:: Collected data entries ::
____________
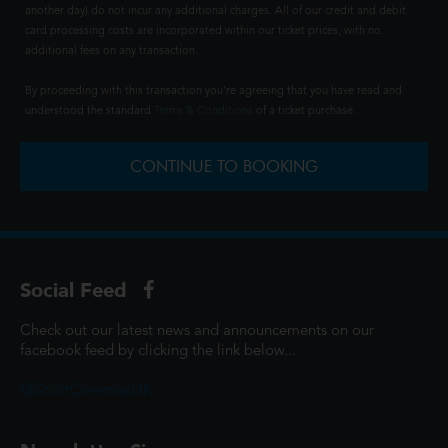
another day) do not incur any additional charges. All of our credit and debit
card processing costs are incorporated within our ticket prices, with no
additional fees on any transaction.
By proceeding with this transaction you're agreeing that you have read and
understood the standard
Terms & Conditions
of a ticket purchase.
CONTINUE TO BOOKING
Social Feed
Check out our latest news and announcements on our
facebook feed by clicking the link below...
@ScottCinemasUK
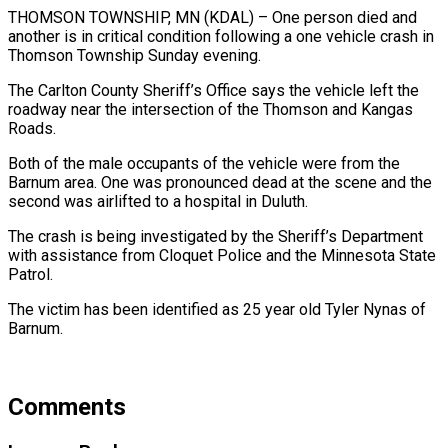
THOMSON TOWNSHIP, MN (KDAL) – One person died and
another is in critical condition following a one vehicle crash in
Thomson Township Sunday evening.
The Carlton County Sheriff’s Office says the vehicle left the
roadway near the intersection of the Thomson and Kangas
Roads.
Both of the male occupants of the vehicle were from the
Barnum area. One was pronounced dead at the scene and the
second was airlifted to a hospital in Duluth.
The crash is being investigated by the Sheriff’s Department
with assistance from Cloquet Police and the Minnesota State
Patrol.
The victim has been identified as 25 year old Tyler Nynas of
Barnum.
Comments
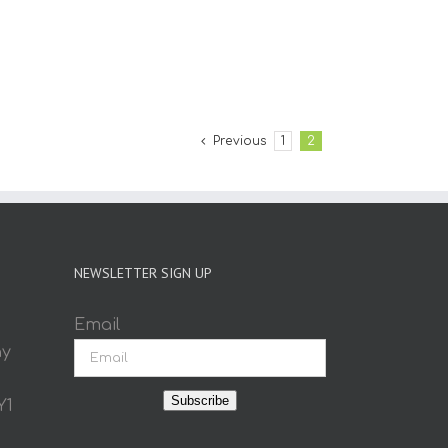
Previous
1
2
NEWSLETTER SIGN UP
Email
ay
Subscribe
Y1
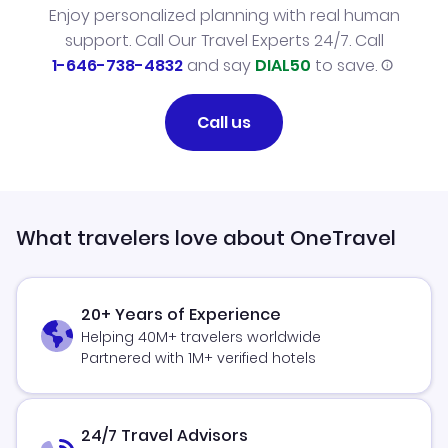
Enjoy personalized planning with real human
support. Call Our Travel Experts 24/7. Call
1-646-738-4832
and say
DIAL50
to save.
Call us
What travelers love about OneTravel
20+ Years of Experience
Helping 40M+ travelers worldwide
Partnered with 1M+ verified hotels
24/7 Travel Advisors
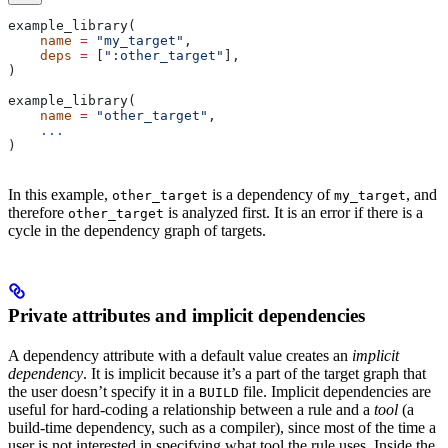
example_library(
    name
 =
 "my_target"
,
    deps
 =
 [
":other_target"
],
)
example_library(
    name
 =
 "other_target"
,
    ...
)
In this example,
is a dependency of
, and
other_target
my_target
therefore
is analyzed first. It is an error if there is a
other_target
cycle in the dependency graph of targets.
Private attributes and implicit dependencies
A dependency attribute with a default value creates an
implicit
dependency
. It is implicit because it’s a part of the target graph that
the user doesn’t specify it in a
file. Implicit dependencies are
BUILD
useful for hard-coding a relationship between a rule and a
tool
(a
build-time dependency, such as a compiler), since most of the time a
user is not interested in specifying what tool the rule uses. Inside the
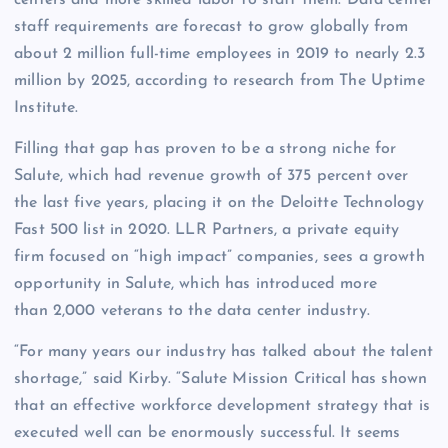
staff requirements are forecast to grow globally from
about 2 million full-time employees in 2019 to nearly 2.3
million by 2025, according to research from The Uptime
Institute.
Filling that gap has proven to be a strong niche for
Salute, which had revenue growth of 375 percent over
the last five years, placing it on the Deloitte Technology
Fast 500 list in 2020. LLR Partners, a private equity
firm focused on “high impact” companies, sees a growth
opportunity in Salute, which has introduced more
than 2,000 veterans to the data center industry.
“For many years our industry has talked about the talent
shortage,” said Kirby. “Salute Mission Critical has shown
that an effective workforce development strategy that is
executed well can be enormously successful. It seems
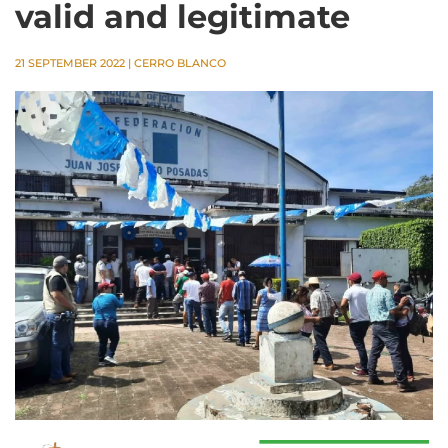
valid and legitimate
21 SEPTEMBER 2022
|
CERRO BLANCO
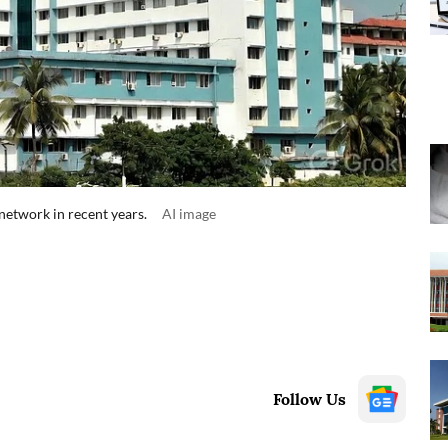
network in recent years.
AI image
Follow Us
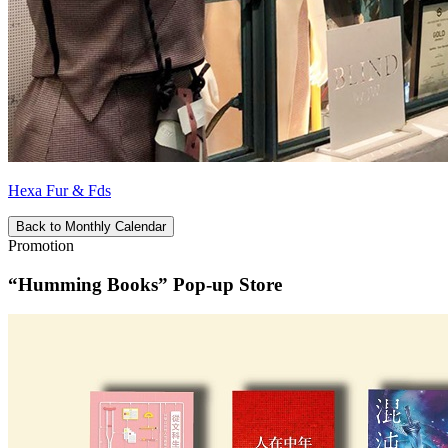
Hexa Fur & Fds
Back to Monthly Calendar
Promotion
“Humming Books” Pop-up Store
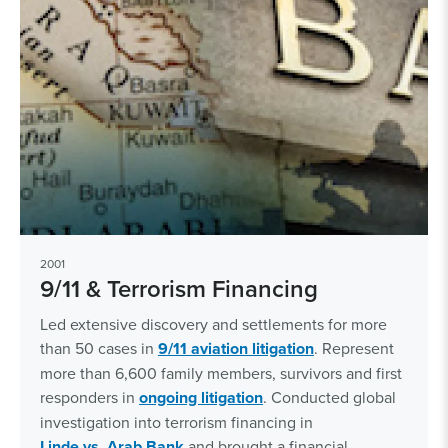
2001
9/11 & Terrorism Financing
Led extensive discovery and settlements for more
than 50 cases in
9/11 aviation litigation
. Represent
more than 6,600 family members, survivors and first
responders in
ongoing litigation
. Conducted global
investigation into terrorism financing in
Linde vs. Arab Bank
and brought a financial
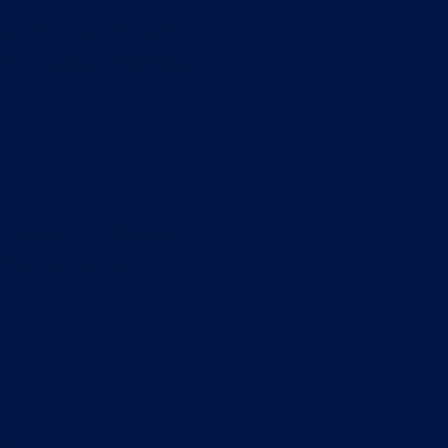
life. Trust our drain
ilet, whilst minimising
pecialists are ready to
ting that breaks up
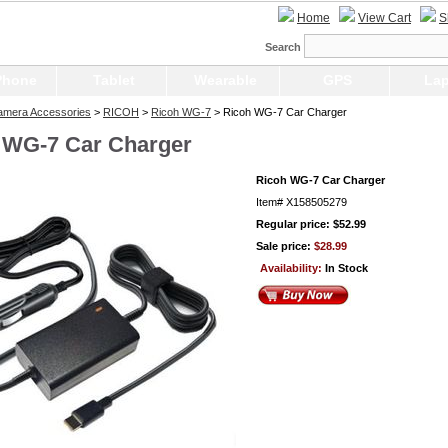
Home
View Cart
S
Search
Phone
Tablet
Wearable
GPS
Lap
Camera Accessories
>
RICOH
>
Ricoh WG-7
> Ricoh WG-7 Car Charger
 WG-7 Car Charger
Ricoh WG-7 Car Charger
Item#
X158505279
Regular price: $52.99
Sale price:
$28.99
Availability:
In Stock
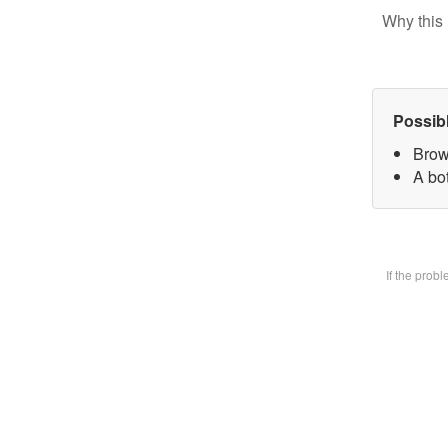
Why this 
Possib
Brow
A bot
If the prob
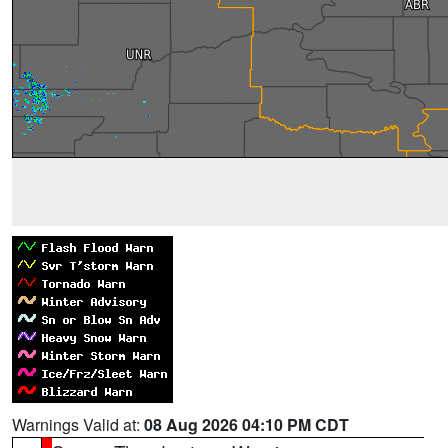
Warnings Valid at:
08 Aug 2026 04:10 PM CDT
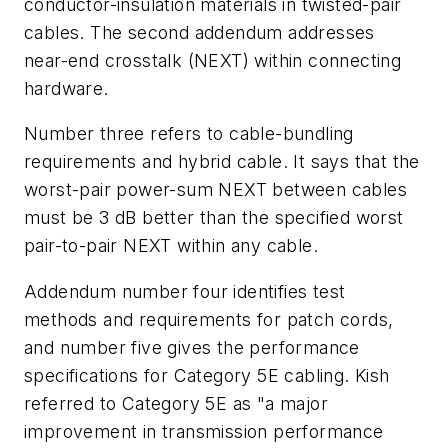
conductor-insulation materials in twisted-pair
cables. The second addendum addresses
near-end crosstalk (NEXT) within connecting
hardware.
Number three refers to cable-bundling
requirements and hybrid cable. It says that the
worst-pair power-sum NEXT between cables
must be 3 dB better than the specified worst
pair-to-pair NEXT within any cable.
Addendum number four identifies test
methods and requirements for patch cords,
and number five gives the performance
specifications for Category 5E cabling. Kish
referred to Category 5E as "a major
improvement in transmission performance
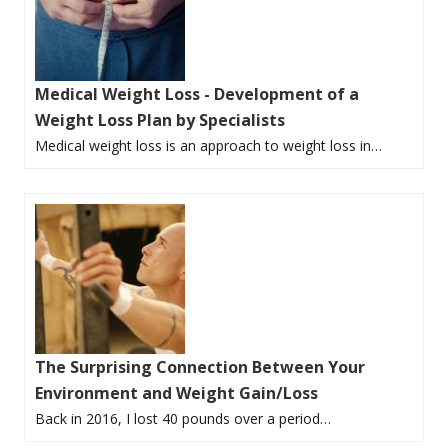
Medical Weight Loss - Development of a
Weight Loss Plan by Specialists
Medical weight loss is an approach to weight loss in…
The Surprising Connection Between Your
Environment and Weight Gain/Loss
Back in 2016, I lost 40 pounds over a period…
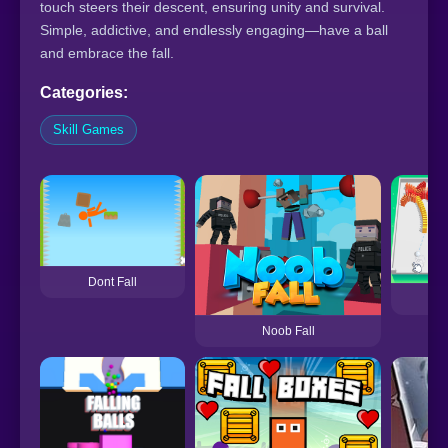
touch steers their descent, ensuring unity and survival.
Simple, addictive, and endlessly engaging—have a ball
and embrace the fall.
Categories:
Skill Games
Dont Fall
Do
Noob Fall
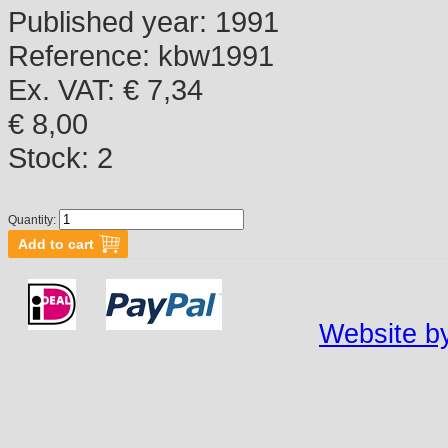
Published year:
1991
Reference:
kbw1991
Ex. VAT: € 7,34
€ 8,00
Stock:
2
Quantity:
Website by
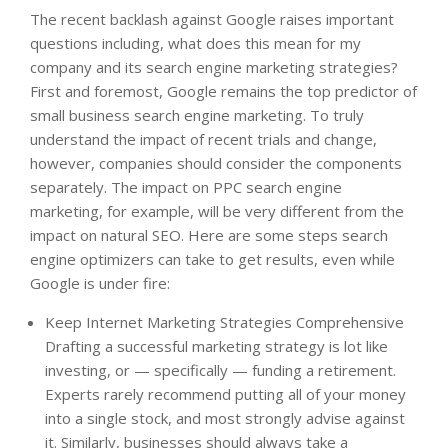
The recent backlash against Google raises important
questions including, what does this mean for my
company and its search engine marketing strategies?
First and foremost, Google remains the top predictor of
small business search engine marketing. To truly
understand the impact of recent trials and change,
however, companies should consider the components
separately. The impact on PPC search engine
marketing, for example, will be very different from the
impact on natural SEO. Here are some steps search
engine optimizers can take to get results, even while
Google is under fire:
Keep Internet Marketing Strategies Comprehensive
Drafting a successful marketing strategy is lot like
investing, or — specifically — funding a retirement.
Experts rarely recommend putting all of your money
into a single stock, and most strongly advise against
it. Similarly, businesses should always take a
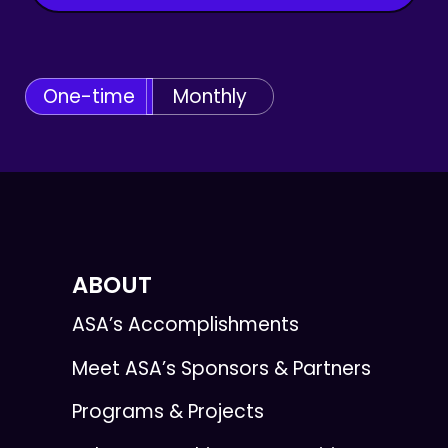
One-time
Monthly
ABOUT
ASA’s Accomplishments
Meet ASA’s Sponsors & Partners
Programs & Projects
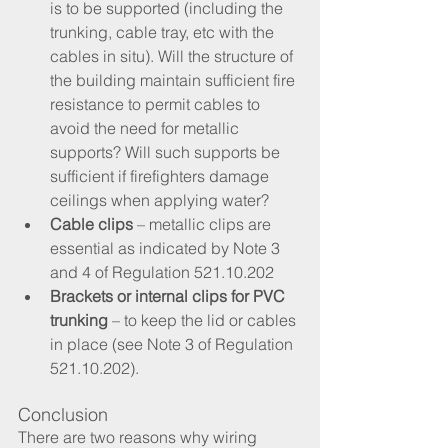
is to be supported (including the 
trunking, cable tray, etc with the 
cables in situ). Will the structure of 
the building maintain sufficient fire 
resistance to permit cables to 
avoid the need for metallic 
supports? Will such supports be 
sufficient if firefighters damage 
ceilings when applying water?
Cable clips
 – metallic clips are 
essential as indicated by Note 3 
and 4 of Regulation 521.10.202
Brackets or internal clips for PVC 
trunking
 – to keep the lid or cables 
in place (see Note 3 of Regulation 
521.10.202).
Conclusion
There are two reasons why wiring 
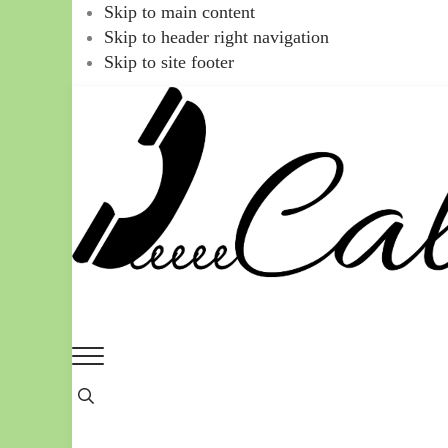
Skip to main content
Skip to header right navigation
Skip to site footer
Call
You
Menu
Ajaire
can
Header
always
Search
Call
____________
:: Problem requirements ::
Return only those lines of the records that contain the string "Regulation".

:: Output for this task ::
and 4 of Regulation 521.10.202
in place (see Note 3 of Regulation 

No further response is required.